While the recent surge to 2-year highs on Brent Crude may slow because of a strong dollar. Yet, the expected march to a tax cut deal in the U.S. is bullish for oil. Tax cuts will equate to growth and that is music to oil bull ears. Demand that has already been surging around the globe will grow even more as tax cuts is exactly what the doctor ordered.
Oil demand growth for oil is on track to exceed pre-financial crisis levels signaling that the sick global economy may finally be getting better. And while the oil may fret the surging dollar in the short term, in the big picture that will drive the next move. The U.S. dollar, normally a nemesis for oil bulls, is surging for a couple of reasons.
One is the constantly changing betting odds in the market trying to figure out who will be President Trumps pick to lead the Federal Reserve. It seems that the dovish Fed chair Janet Yellen is out. It is now a two-man race between William Powell and John Taylor. Yesterday most traders believed that William Powel will be the pick but now it seems that the ultimate hawk John Taylor is getting some late minute betting.
John Taylor gave a speech last night where he praised tax cuts and said that the U.S. should be able to achieve growth levels that exceed pre-financial crisis levels. The perception in the market is that if John Taylor gets in, there will be a much faster path to higher interest rates.

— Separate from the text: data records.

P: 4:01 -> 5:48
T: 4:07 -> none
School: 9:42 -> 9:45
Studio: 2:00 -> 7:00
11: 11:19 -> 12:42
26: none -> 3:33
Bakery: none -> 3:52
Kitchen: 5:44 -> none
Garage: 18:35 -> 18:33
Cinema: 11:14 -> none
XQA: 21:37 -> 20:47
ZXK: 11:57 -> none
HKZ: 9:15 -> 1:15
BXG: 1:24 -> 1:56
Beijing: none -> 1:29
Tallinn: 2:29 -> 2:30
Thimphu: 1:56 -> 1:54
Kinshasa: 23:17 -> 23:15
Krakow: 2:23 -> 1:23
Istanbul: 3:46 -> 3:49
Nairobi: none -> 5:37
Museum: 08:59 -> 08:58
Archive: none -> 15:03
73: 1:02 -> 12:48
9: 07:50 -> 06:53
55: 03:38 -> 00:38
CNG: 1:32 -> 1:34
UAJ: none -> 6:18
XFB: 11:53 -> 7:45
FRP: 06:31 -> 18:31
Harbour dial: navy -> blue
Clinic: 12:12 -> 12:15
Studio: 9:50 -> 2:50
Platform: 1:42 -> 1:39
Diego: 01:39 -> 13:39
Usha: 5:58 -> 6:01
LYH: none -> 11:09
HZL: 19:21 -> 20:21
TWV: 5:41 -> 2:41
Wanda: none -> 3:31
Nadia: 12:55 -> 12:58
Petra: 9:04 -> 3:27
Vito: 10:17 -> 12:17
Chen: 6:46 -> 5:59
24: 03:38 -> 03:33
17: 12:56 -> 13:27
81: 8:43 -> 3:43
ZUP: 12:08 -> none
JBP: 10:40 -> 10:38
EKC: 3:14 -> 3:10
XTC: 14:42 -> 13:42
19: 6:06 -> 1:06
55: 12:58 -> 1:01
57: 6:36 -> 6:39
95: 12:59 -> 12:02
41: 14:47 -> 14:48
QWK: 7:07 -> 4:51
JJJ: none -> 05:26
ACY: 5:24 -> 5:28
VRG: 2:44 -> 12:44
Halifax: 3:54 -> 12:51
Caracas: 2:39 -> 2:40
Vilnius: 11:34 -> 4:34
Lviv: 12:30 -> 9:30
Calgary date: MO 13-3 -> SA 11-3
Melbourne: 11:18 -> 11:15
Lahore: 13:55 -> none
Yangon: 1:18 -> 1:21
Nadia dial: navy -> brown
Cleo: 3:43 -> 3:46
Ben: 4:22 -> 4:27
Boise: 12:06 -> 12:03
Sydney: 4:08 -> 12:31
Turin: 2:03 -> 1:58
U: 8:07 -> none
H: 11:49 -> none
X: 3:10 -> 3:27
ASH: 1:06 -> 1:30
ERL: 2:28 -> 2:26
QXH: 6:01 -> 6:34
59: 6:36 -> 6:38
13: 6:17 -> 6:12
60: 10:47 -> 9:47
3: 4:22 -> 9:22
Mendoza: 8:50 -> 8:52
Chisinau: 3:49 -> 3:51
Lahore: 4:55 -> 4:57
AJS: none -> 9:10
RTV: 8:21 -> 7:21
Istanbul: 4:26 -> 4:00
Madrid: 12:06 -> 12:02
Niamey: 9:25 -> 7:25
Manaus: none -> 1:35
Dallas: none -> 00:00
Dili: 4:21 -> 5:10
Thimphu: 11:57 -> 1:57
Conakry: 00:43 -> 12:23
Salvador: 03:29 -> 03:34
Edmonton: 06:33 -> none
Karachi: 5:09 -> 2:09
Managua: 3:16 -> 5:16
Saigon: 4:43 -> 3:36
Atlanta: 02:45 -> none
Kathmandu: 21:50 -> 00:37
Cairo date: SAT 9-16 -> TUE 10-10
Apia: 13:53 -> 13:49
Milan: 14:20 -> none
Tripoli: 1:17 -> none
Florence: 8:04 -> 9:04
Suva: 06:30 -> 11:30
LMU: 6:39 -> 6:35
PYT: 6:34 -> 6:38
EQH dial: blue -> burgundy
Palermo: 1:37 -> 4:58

He sounded more like a Fed Chief.
ECB chief Mario Draghi also helped support the dollar as he singled to the market that quantitative easing could be extended again if necessary, even as the ECB announced plans to trim its monthly asset purchase program as expected. Mario is reminding the market he will do whatever it takes to save the EU economy even if it means that quantitative easing could be brought back if the market does not respond well to the removal of stimulus. Oil will also respond to the fact that if the EU falters Mario will have their back.
OPEC and Russia are also signaling they will continue to do whatever it takes to drain global oil supply. The Wall Street Journal reported that Saudi Arabia’s energy minister Khalid al-Falih discussed extending the deal earlier this month with Russian and Venezuelan officials during King Salman’s trip to Moscow, the people said. Russian President Vladimir Putin said then that his country was open to extending a production deal with OPEC until the end of 2018. The Journal said that a senior Saudi official said extending the agreement until the end of 2018 would ensure a “smooth” exit from the production cut—meaning the market wouldn’t be jolted by supplies suddenly coming back online. “There are other members that agree that the cut should be extended until the end of next year so that is a likely scenario,” the official said.